[Extracted records]
========================================

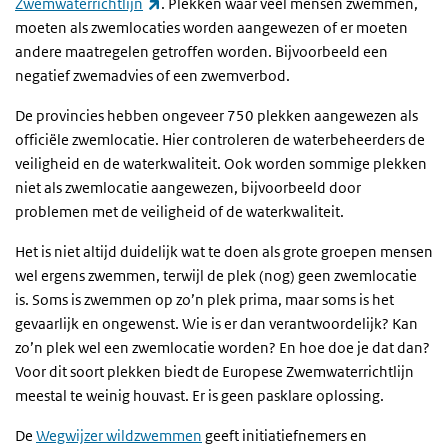
(externe link)
Zwemwaterrichtlijn
. Plekken waar veel mensen zwemmen,
moeten als zwemlocaties worden aangewezen of er moeten
andere maatregelen getroffen worden. Bijvoorbeeld een
negatief zwemadvies of een zwemverbod.
De provincies hebben ongeveer 750 plekken aangewezen als
officiële zwemlocatie. Hier controleren de waterbeheerders de
veiligheid en de waterkwaliteit. Ook worden sommige plekken
niet als zwemlocatie aangewezen, bijvoorbeeld door
problemen met de veiligheid of de waterkwaliteit.
Het is niet altijd duidelijk wat te doen als grote groepen mensen
wel ergens zwemmen, terwijl de plek (nog) geen zwemlocatie
is. Soms is zwemmen op zo’n plek prima, maar soms is het
gevaarlijk en ongewenst. Wie is er dan verantwoordelijk? Kan
zo’n plek wel een zwemlocatie worden? En hoe doe je dat dan?
Voor dit soort plekken biedt de Europese Zwemwaterrichtlijn
meestal te weinig houvast. Er is geen pasklare oplossing.
De
Wegwijzer wildzwemmen
geeft initiatiefnemers en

========================================

▶ TASK OBJECTIVE
Look through the entries above and say how many lines contain "aangewezen", giving nothing but the number.

▶ EXERCISE OUTPUT
3